What is expected
Report how many lines of the listing include the word "Yamaha"; nothing else should be written.

--- START ---

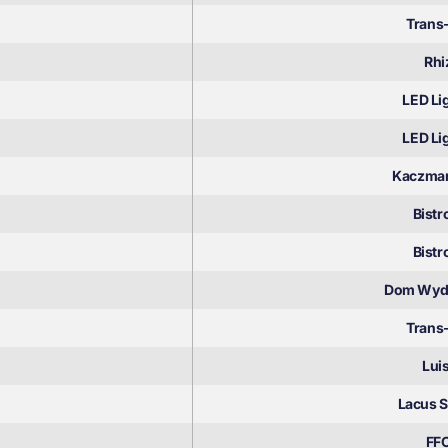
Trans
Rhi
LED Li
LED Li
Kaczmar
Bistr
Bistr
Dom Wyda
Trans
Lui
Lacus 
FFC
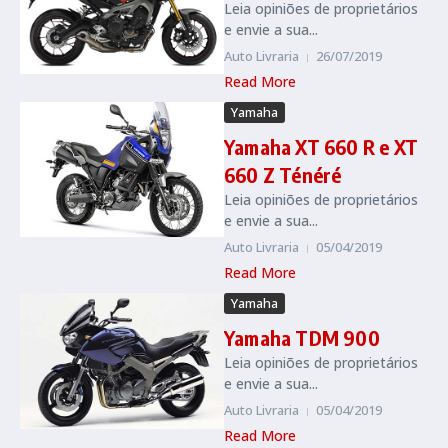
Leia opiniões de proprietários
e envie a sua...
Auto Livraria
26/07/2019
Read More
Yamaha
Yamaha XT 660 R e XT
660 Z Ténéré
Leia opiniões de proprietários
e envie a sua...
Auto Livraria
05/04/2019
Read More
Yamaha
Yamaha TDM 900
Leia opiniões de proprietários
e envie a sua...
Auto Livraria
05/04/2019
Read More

--- END ---
--- START ---

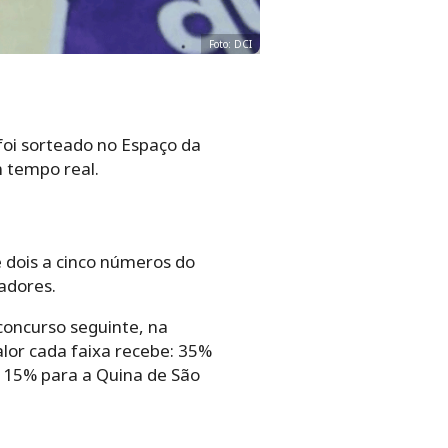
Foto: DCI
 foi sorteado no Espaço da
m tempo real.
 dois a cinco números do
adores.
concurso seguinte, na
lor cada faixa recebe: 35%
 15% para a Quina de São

--- END ---

Result
4